Kluge und Horváth
Magazin des Glücks
Der Kulturphilosoph Franz Schuh, bekannt dafür, seine Gedanken in pointierter Form zum Ausdruck zu bringen, feiert am 15. März 2007 seinen 60. Geburtstag. Im Rahmen der Sendung "Ex libris" gestaltet er die monatliche Glosse "Das Magazin des Glücks".
8. April 2017, 21:58
"Magazin des Glücks", das ist ein gestohlener Titel, und ich schwöre, ich hätte ihn nicht gestohlen, wäre er nicht schon so oft von anderen gestohlen worden. Der geistige Diebstahl als Gewohnheitsrecht, und ich gebe weiters zu, dass die Wahl des Titels "Magazin des Glücks" in meinem Fall auch aus Ressentiment erfolgt, oder ins Positive gewendet: aus Protest. Ich protestiere ein wenig, also klein laut, gegen die auch nicht allzu laut vor sich gegangene Veranstaltung "Magazin des Glücks" bei den Salzburger Festspielen 2006. Nein, nein - was da Alexander Kluge als Veranstaltungsleiter unter diesem Titel "Magazin des Glücks" zusammengebracht hatte, das war schon großartig: ein intellektueller Zirkus, ein Zirkus von und mit Intellektuellen.
Allein, diese Großartigkeit auf der Grundlage des gestohlenen Titels war erkauft, erkauft mit der Fälschung des Sinnes von "Magazin des Glücks" - "Magazin des Glücks", so hieß ursprünglich ein Fragment von Ödön von Horváth aus dem Jahre 1932; ein Fragment für einen Revue-Film, und in einem der Berichte aus Salzburg war von einem obskuren Ödön-von-Horváth-Fragment die Rede, so als ob erst Kluge mit seinem Salzburger Programm das Obskure von Horváth in einen Gebrauchswert verwandelt hatte.
Kluges Arbeitsprinzip, so hieß es betont werkstättentauglich, sei die Zerreißprobe: Kluge schöpfe ein obskures Ödon-von-Horváth-Fragment von 1932 - eben "jenes Magazin des Glücks" - aus dem Depot unabgegoltener Möglichkeiten: Was wäre gewesen, wenn Horváth tatsächlich mit Max Reinhardt und Zarah Leander einen Revue-Film gedreht hätte, kurz vor Machtergreifung der Nazis? "Die Verhandlungen im Grunewald liefen ja im Dezember '32 bereits auf Hochtouren."
Man sieht, was Kluge aus dem Horváth-Fragment gemacht hat: einen echten Kluge. Das Depot unabgegoltener Möglichkeiten ist Kluges Element, und ein bisschen verkörpert er damit das Katholischwerden, das Frommwerden der Kritischen Theorie. Ihrer frommen Fassung geht weniger nahe, wo der Teufel sitzt, ob nun im Detail oder im Großen und Ganzen.

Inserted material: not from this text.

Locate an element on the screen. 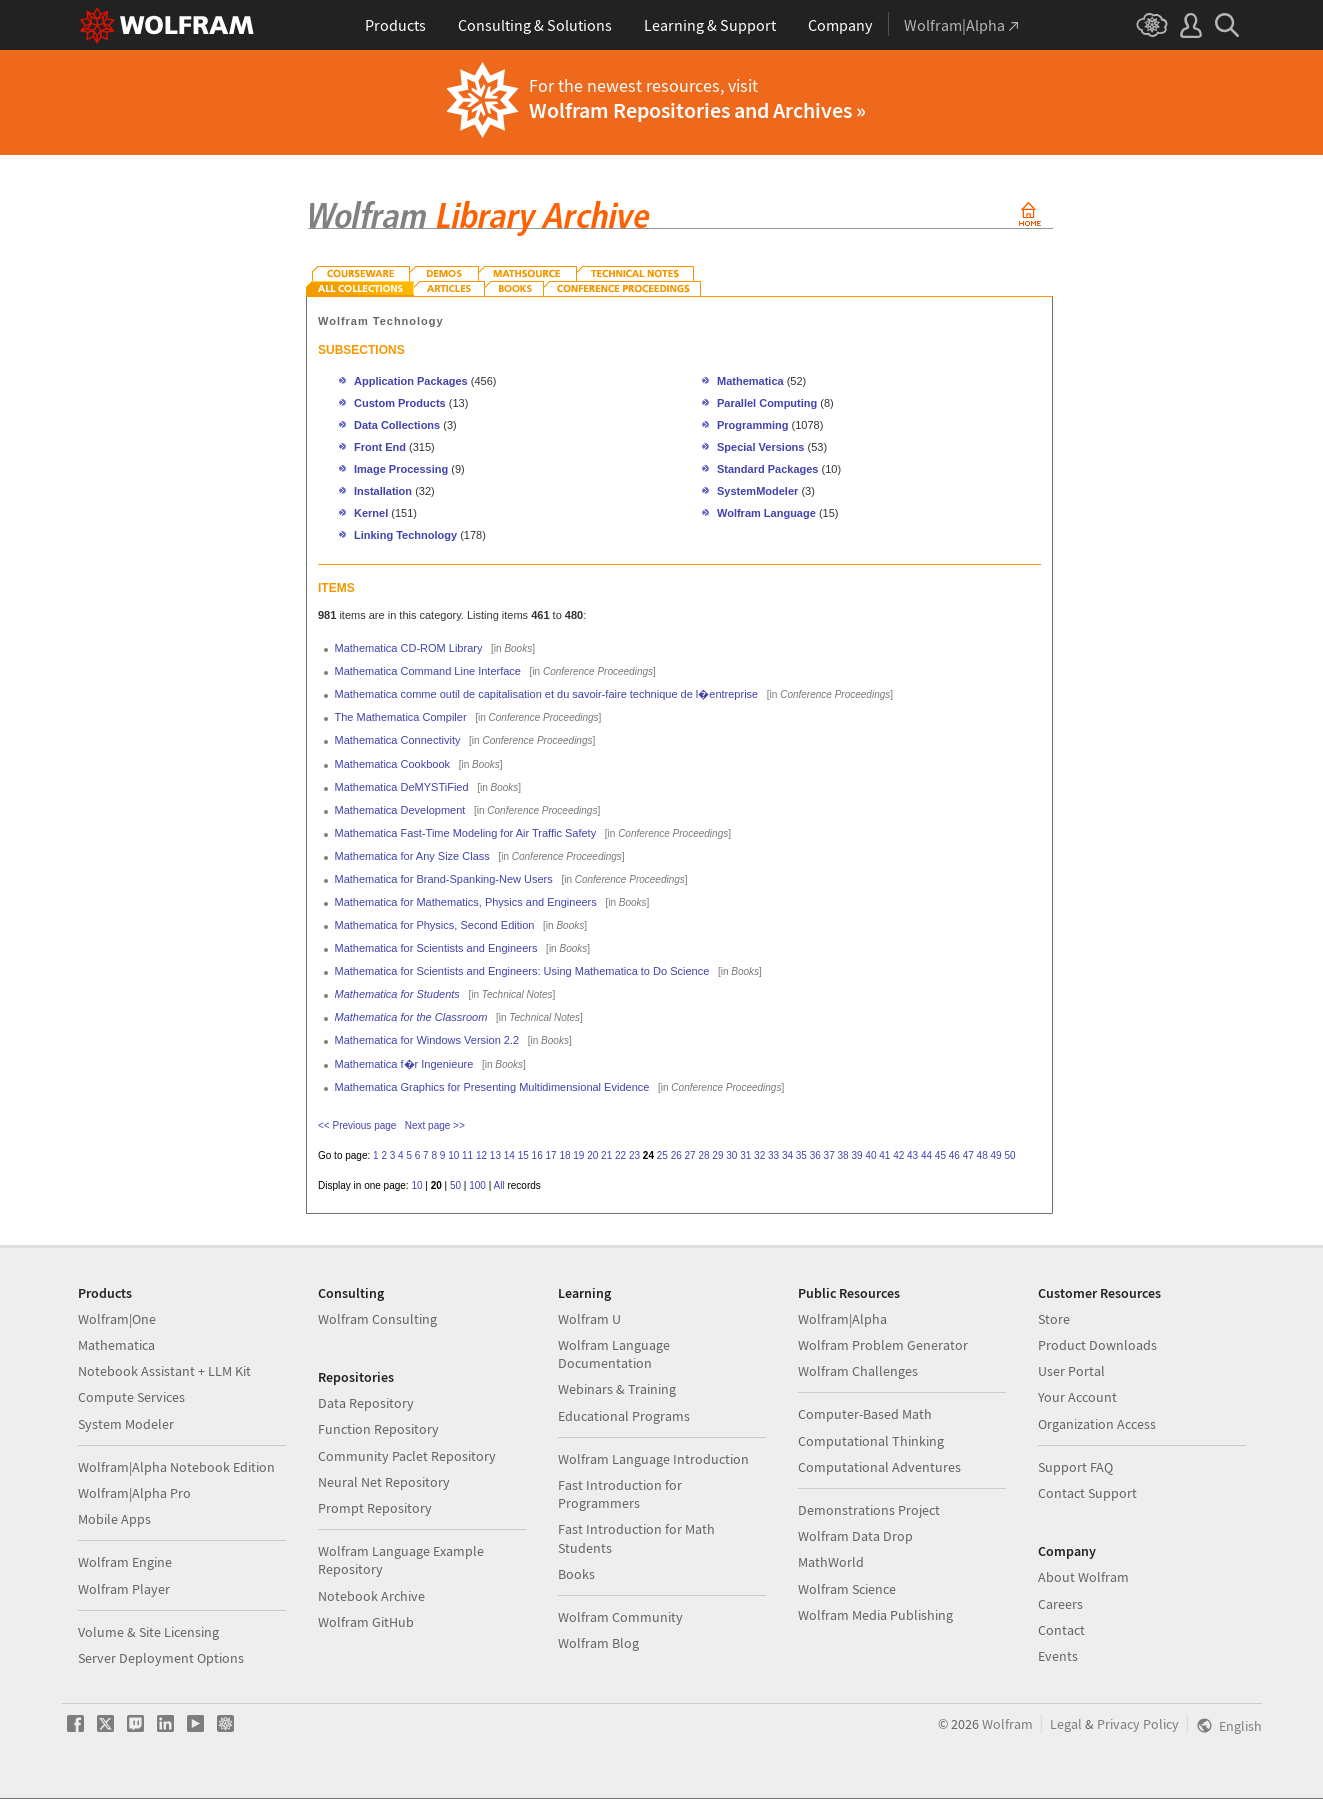 Image resolution: width=1323 pixels, height=1799 pixels. Computational Thinking is located at coordinates (871, 1441).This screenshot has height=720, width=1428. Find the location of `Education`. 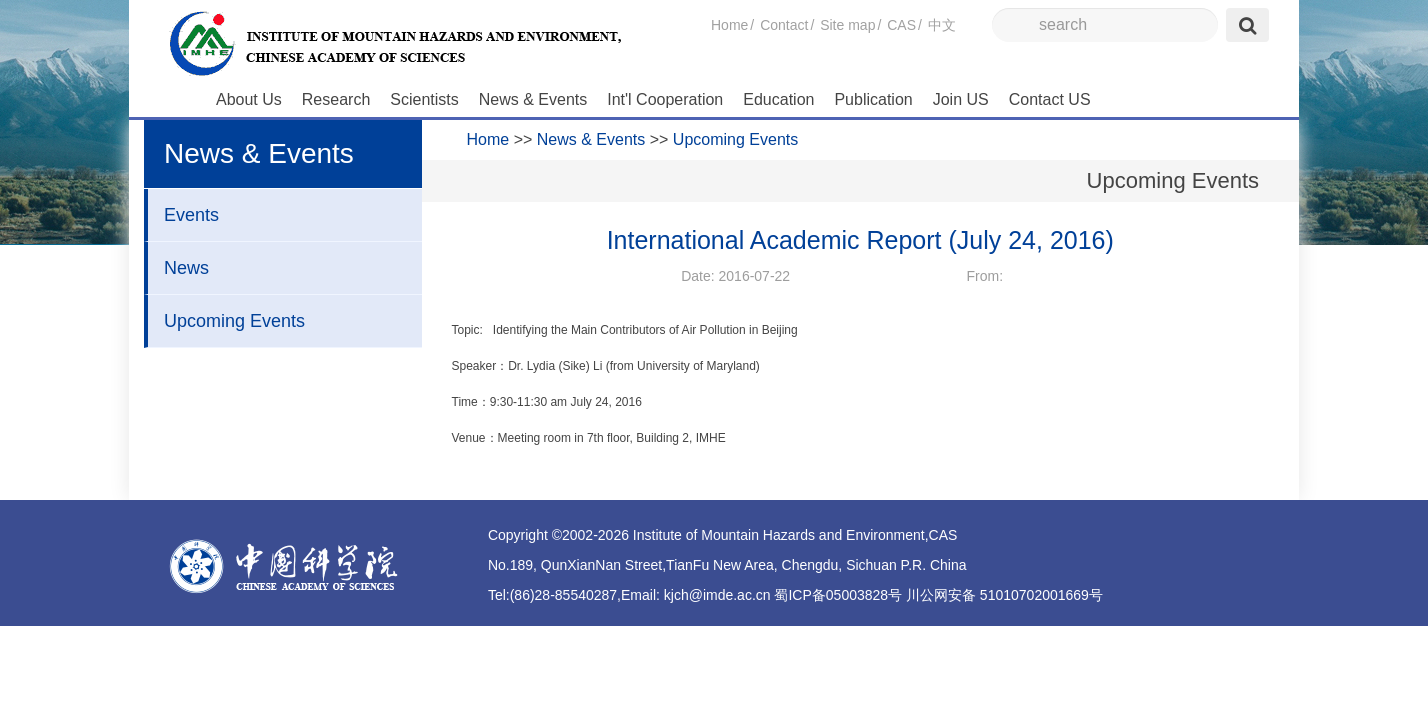

Education is located at coordinates (778, 99).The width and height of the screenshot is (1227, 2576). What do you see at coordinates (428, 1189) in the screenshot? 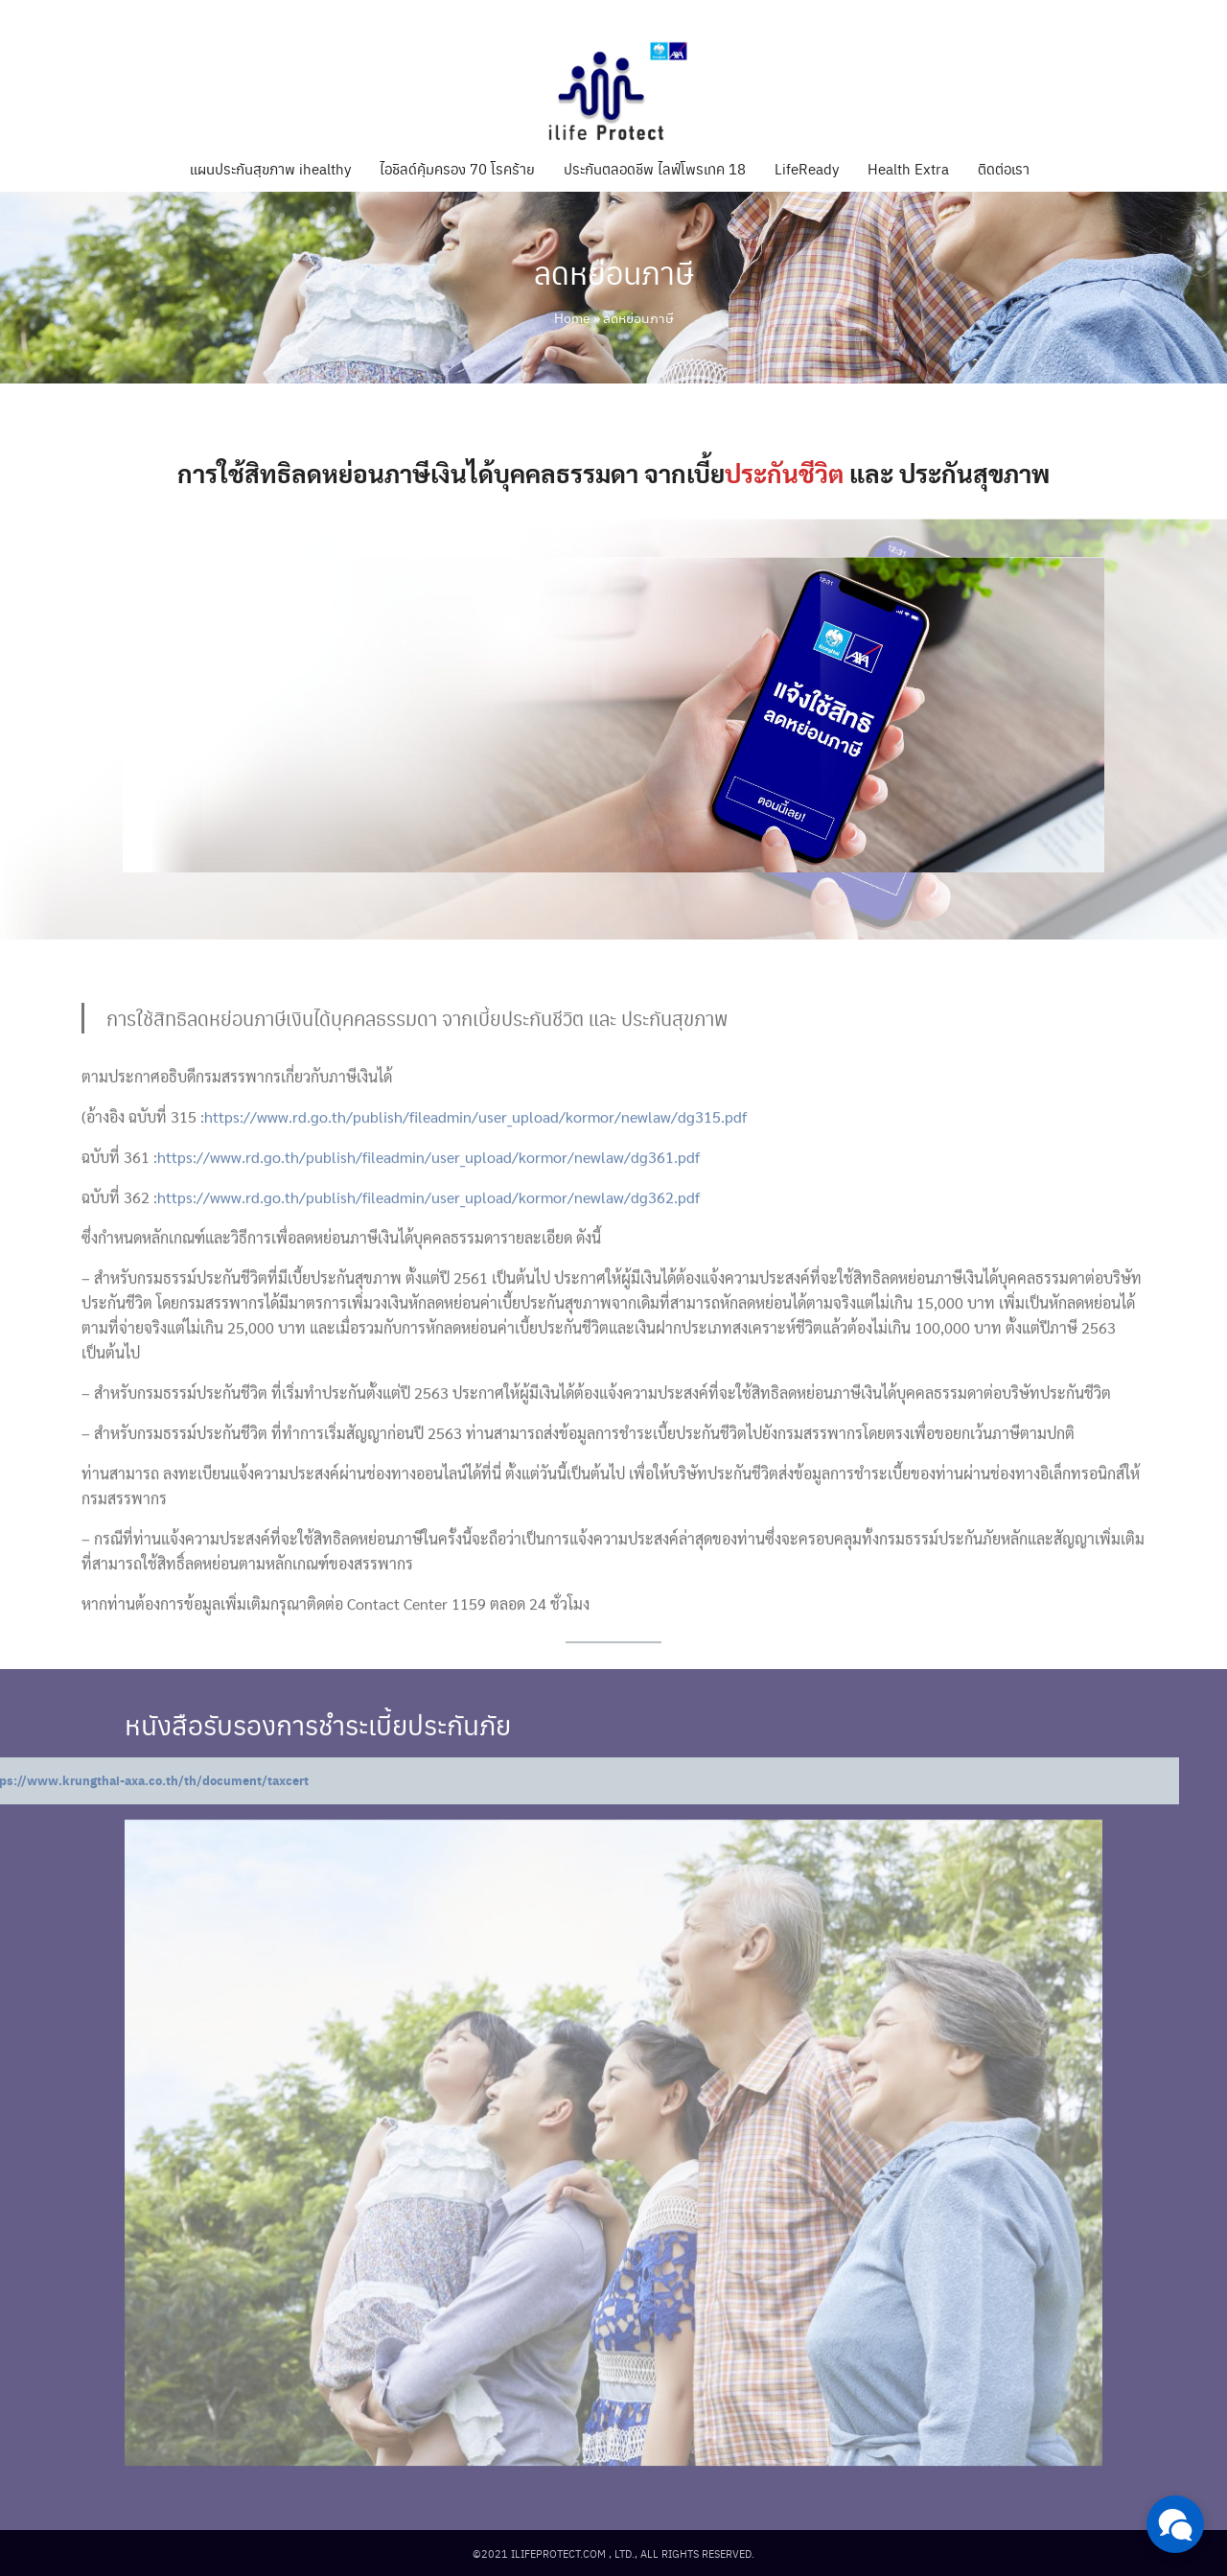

Fromm geworden ist die Kritische Theorie damit befasst, wo der Teufel seine Lücke hinterlassen hat, wo man also rauskommt aus Systemzwang und Verblendung. Rettung droht von überall - so lese ich Kluges Evangelium. Auch gut - nur: "Magazin des Glücks" hat bei Horváth einen anderen, einen unverzichtbaren Sinn; Das Revue-Fragment ist eine höllische Satire auf Systemzwang und Verblendung, nämlich darauf, dass Gesellschaften wie die unsere mit größten Anstrengungen bis zur Selbstüberforderung und Selbstverblödung Illusionen von Glück erzeugen; fast jeder weiß, es sind nur Illusionen, aber man wird mit ihnen beliefert - in der heutigen Demokratie fast frei Haus, durch Film, Funk und Fernsehen, aber es gibt natürlich auch Glücksbereiche, in die kommt man bloß mit viel Geld hinein.
Horváths "Magazin des Glücks" ist eine in einem Haus untergebrachte Einrichtung, wo zahlende Gäste - zu einer Zeit, in der das Glück schwer zu finden ist - ihm begegnen können. Es gibt in dem Magazin vielerlei Zimmer, in denen das Glück wartet: zum Beispiel in Form von Kulissen fremder Länder, und am Ende gibt es sogar das Paradies. Das "Magazin des Glücks" ist die Umkehrung einer Geisterbahn, in der man den Schrecken genießt. Hier nur Gutes - draußen aber (und unter den Angestellten der Glücksbranche) ist der Schrecken Alltag.
Horváths Satire gilt den begütigenden Seiten der Kulturindustrie. Im Glücksmagazin werden die Besucher in einem Dressing-Room für die glücklichen Stunden vorbereitet: "Die zahlreichen Angestellten dieser Abteilung erfrischen die Besucher mit optimistischen Gesprächen und als Psychoanalytiker nehmen sie ihnen die Sorgen für ein paar Stunden ab und machen ihnen Mut und Hoffnung." Trost und Rat, und ganz wichtig ist es, dass einen das Glück nicht unvorbereitet trifft; sonst fällt man vor Glück in Ohnmacht oder wird vielleicht sogar unglücklich.